Before oil prices collapsed, the government planned to tap the wealth fund to help drive a slew of projects central to its growth agenda. But a prolonged oil price war could force them to go back to scratch.

How did India benefit from the price wars?

Also, India imports more than 80% of its oil requirements, the price crash offers relief on the macroeconomic front. The collapse in oil prices will reduce the country’s import bill, and improve its current account deficit. According to findings, a one-dollar decrease in crude oil price reduces the bill by $1.6 billion annually. The fall in crude prices will also reduce inflationary and fiscal pressures. The growth slowdown in the last two years has resulted in a precarious fiscal situation because of tax revenue shortfalls. Saudi Arabia and Russia’s feud over oil has been beneficial for India.
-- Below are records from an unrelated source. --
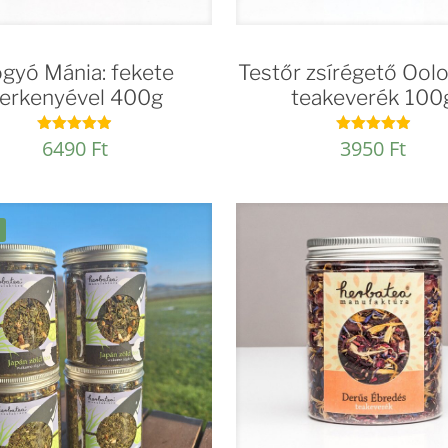
gyó Mánia: fekete
Testőr zsírégető Ool
erkenyével 400g
teakeverék 100
6490
Ft
3950
Ft
Értékelés:
Értékelés:
4.92
4.92
/ 5
/ 5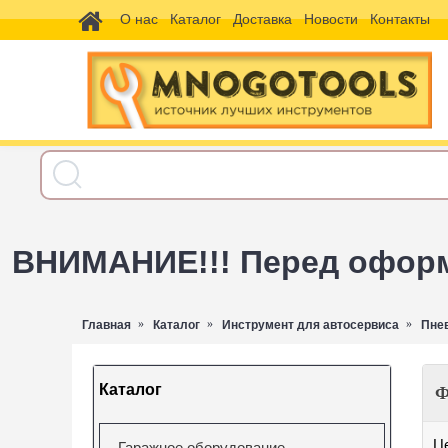
О нас
Каталог
Доставка
Новости
Контакты
ВНИМАНИЕ!!! Перед оформл
Главная
Каталог
Инструмент для автосервиса
Пне
Каталог
Ф
Ц
Гаражное оборудование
India benefit from SAudi Arabia and Russia's fued over oil

Also, the revenue earned, can be used by the government to spend or meet its fiscal commitments in the form of budgetary transfers to states, payment of dues and compensation for revenue shortfalls to state governments under the goods and services tax (GST) framework.


However, there could be a flip side for India too from the oil price slump.

Moreover, the value of Indian oil and gas companies will be impacted. Remittances from the Persian Gulf will reduce. Centre’s disinvestment program as the sale of Bharat Petroleum Corporation Limited (BPCL) could run into headwinds.